Frauen können nicht alleine laufen. Nicht mit Kopfhörern. Besonders nicht im Dunkeln. Nie ohne Handy. Zumindest nicht, ohne die Frage der Sicherheit mitzudenken. Das sollte so nicht sein. Wir sagen euch, wie Männer helfen können, damit sich Frauen beim Laufen wohler fühlen.
Wenn man diversen Listen glaubt, ist der beste Tipp für mehr Sicherheit für Frauen: Entweder: nicht alleine zu laufen, sich zu bewaffnen (“Pfefferspray”) oder es einfach ganz zu lassen.
Viele Frauen kennen diese Listen schon seit ihrer Kindheit in und auswendig. Als Frau aufzuwachsen bedeutet, sich immer dessen bewusst zu sein, das man Opfer sexualisierter Gewalt werden kann.

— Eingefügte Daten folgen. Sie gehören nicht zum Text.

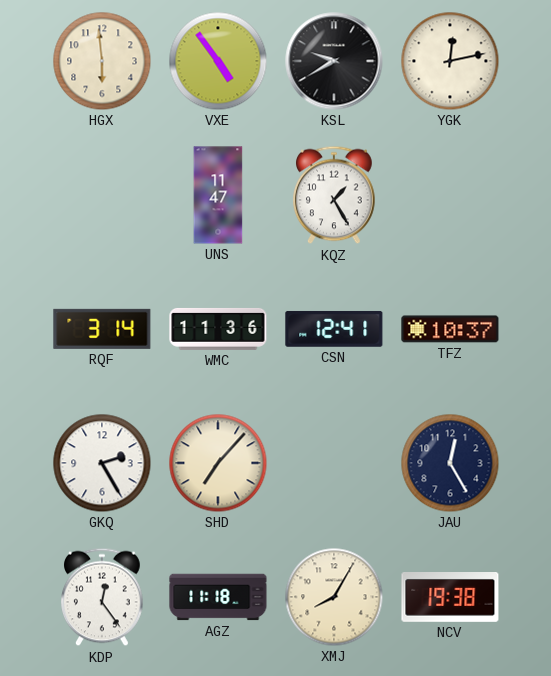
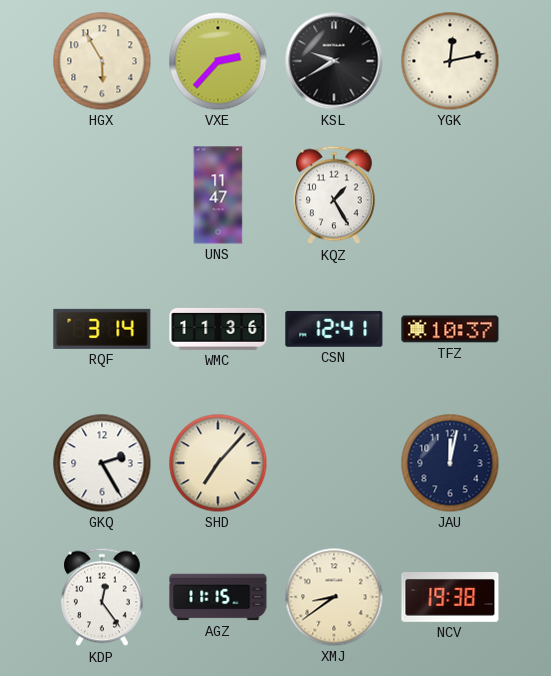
HGX: 5:59 -> 5:55
VXE: 4:54 -> 2:37
JAU: 12:25 -> 12:02
AGZ: 11:18 -> 11:15
XMJ: 8:05 -> 8:39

Jede zweite Frau wurde schon belästigt
Aber woher kommt eigentlich die Vorstellung, dass Frauen beim Laufen besonders bedroht sind? Immerhin ist statistisch gesehen die größte Gefahr für Frauen in Deutschland immer noch häusliche Gewalt. Also nicht der unbekannte Vergewaltiger, der im Gebüsch lauert.
Trotzdem wird medial immer wieder suggeriert, dass Frauen besonders beim Laufen bedroht sind. Geschichten von vergewaltigten und getöteten Jogger*innen sind mit einer erschreckenden Regelmäßigkeit deutschlandweit zu lesen. So etwas beeinflusst Wahrnehmung. So etwas macht Angst. Hinzu kommt, dass fast die Hälfte der in Deutschland lebenden Frauen schon einmal sexuell bedrängt oder belästigt wurde. Das ist jede zweite Frau!
Ein großes Problem: Nicht jedem Menschen ist bewusst, wo sexuelle Belästigung anfängt. Aber erschreckend viele Frauen berichten von unangenehmen Situationen, die von mindestens störend oder nervig bis unangemessen oder gar kriminell reichen.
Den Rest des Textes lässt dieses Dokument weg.